On claims that he is in advanced stage and unable to make a contribution to Uganda’s transformation, Mbabazi noted: “People think I am old but actually I am modern, and I would like transitional change to happen in Uganda.”

Mbabazi is known for using latest new media technology for communication. He declared his presidential bid on YouTube.

Presidency Minister Frank Tumwebaze this week wondered whether Mbabazi is from heaven.

“Is he new? He’s been part and parcel of the government architecture. He was a Prime Minister, he was the ruling party Secretary General, he served in various ministerial capacities and he had reasonable amount of influence to push policy, to reform it. The question is what is new that he has to offer now?” wondered Tumwebaze on BBC Focus on Africa.

During a presentation moderated by Muzong Kodi, Associate Fellow, Africa Programme, Chatham House, Mbabazi explained that “Uganda is a democracy, but intimidation and rivalry in its politics raises the question, what choice can Ugandans really make?”

Regarding unemployment, Mbabazi said, “The question of employability of Ugandan graduates is political. We need to create jobs, but also to build skills.”

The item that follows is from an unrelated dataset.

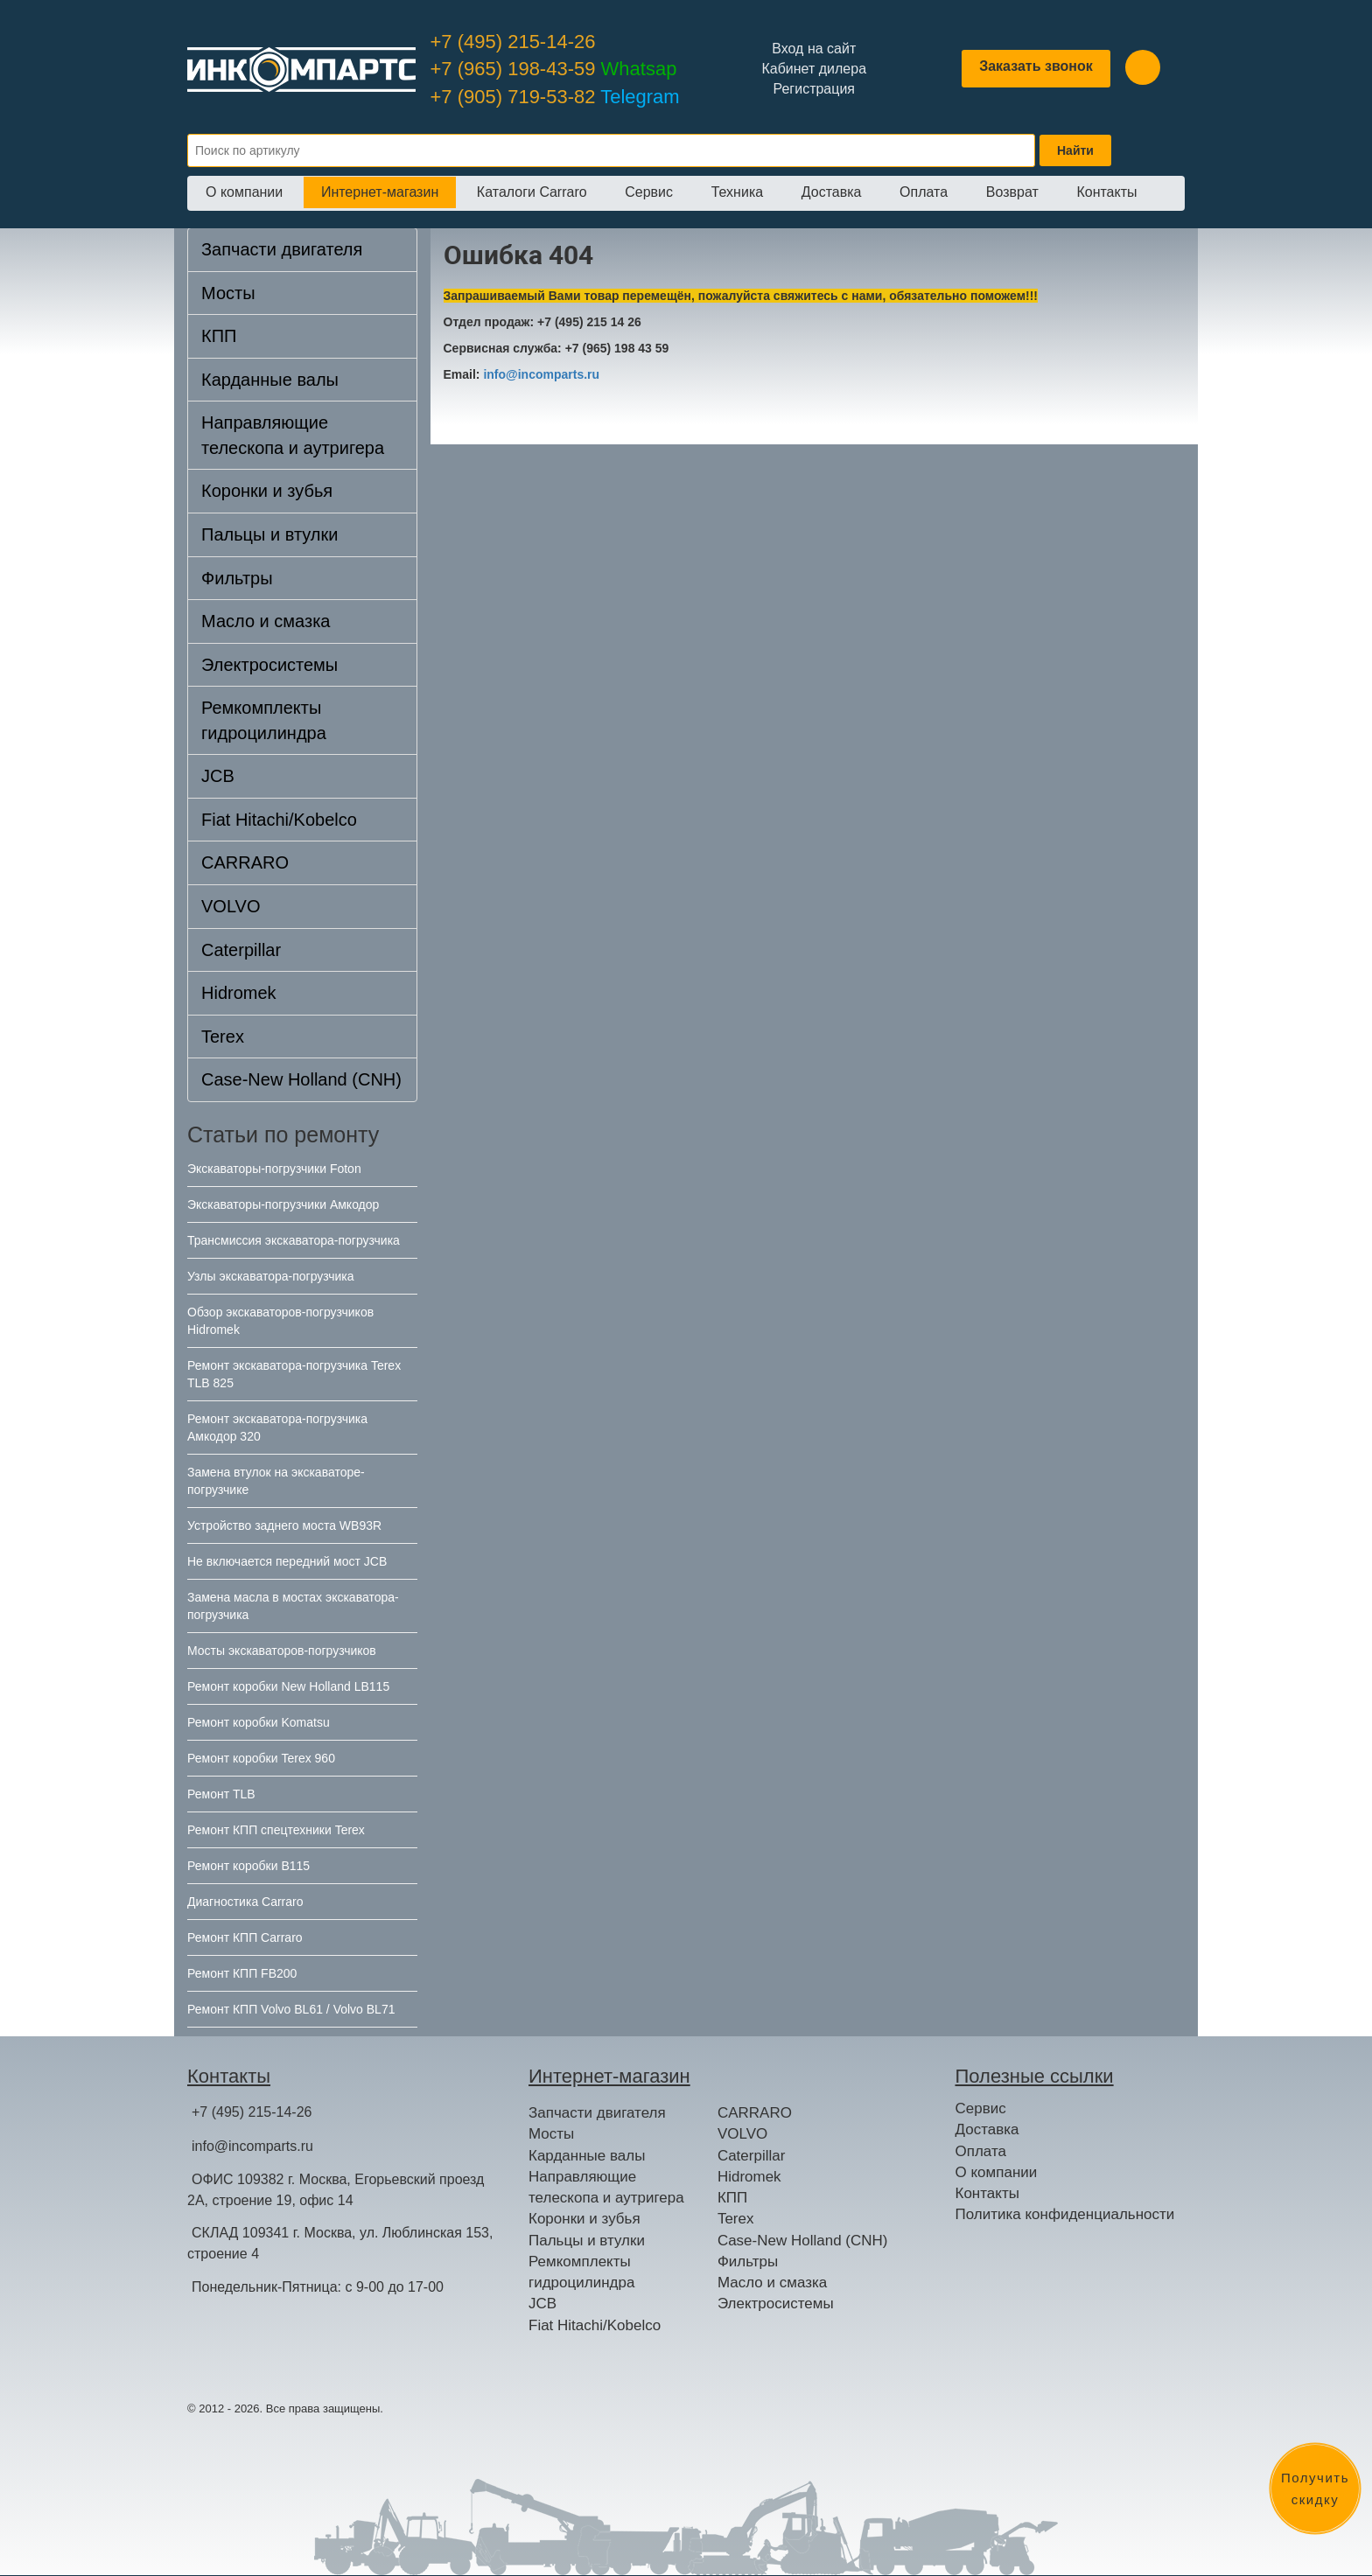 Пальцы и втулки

Uganda has the world’s second youngest population. Over 80 percent of Ugandans are under the age of 24.

The former Prime Minister said NRM has achieved so much, but having a peaceful transfer of power is the one thing that could transform Uganda.

On the crisis in South Sudan, Mbabazi observed: “We fear genocide in South Sudan. Memory of the Rwandan genocide is strong in Uganda – we don’t want to see it again.”